Source code of Variational Imitation Learning with Diverse-quality Demonstrations
Source code of "Variational Imitation Learning with Diverse-quality Demonstrations" in ICML 2020.
This github repository includes python code and datasets used in the experiments.
Requirements
Experiments were run with Python 3.6.9 and these packages:
- pytorch == 1.3.1
- numpy == 1.14.0
- scipy == 1.0.1
- gym == 0.10.5
- mujoco-py == 1.50.1
- robosuite == 0.1.0
Important scripts
- code/vild_main.py - Script to run experiments with RL-based IL algorithms.
- code/bc_main.py - Script to run experiments with SL-based IL algorithms.
- code/args_parser.py - Script for parsing arguments. Default hyper-parameters can be found here.
- code/core/irl.py - Script implementing classes of IRL/GAIL baseline algorithms.
- code/core/vild.py - Script implementing VILD algorithm. The VILD class extends IRL class.
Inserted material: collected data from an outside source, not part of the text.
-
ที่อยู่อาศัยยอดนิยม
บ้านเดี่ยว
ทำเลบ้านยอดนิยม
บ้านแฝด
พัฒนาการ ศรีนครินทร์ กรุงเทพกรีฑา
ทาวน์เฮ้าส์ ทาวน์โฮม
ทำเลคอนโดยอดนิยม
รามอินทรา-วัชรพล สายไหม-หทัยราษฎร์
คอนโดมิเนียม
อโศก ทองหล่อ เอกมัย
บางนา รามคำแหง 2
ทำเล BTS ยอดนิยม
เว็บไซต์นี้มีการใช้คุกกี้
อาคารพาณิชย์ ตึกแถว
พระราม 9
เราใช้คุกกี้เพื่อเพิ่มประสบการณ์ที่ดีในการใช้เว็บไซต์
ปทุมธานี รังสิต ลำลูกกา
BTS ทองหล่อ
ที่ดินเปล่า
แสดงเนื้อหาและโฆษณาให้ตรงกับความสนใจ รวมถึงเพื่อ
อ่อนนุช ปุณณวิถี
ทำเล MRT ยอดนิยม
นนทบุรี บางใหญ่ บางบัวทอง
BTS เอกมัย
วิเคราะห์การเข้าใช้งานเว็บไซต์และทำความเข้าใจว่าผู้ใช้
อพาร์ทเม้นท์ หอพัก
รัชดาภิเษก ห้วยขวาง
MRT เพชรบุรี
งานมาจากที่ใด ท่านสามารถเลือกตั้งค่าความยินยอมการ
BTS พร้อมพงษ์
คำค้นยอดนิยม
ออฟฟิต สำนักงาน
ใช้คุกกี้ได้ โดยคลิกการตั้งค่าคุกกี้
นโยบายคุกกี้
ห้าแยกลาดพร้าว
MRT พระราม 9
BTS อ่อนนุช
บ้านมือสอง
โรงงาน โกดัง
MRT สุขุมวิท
- code/core/ac.py - Script implementing classes of RL algorithms (TRPO, PPO, SAC).
- code/plot_il.py - Script for plotting experimental results in the paper. Directory code/results_IL contains log files of experimental results reported in the paper.
Important arguments of these scripts
- To set IL algorithms, set argument --il_method algorithm_name.
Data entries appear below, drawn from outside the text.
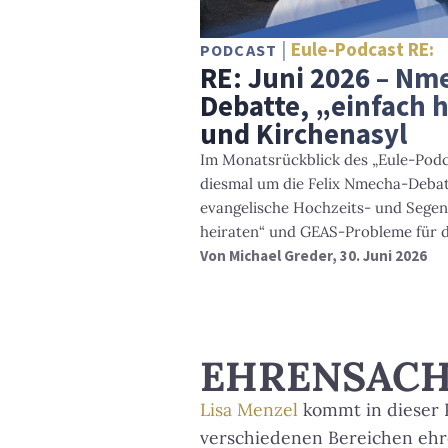
Eule-Podcast RE:
PODCAST
RE: Juni 2026 – Nm
Debatte, „einfach 
und Kirchenasyl
Im Monatsrückblick des „Eule-Podc
diesmal um die Felix Nmecha-Debat
evangelische Hochzeits- und Segen
heiraten“ und GEAS-Probleme für d
Von
Michael Greder
, 30. Juni 2026
EHRENSAC
Lisa Menzel
kommt in dieser P
verschiedenen Bereichen ehre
algorithm_name can be: vild, irl (maximum entropy irl), gail, airl, vail, infogail.
Without setting --il_method, the default behavior of the code is to perform RL with the true reward function.
- To set RL algorithms, set argument --rl_method algorithm_name.
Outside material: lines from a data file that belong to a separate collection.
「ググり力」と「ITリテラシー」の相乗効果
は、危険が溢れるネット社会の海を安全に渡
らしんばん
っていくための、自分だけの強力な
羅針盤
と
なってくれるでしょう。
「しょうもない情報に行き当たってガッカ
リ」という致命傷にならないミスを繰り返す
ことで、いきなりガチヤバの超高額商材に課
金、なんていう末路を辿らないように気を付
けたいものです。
algorithm_name can be: trpo, sac, ppo.
- To set environments, set argument --env_id env_id.
Each env_id corresponds to each gym environment, e.g., 2 = HalfCheetah-v2 (see env_dict variable in args_parser.py).
- To run VILD with truncated importance sampling (default), set --per_alpha 2. To run VILD without importance sampling, set --per_alpha 0.
- To run VILD with log-sigmoid reward function (used for LunarLander and Robosuite), set --vild_loss_type BCE. The default behavior yields rewards that are always positive. To obtain negative rewards (used for LunarLander), set --bce_negative 1.
Demonstration datasets
- Datasets for experiments except the Robosuite Reacher experiment are included in directory imitation_data/TRAJ_h5.
- Original dmonstrations for robosuite experiments can be obtained from the Roboturk website: https://roboturk.stanford.edu/dataset_sim.html (Mandlekar et al., 2018).
We include processed demonstrations used in our Robosuite Reacher experiment in directory imitation_data/TRAJ_robo, where we terminate original demonstrations when the end-effector touch the object and choose 10 demonstrations whose length are approximatedly 500 time steps.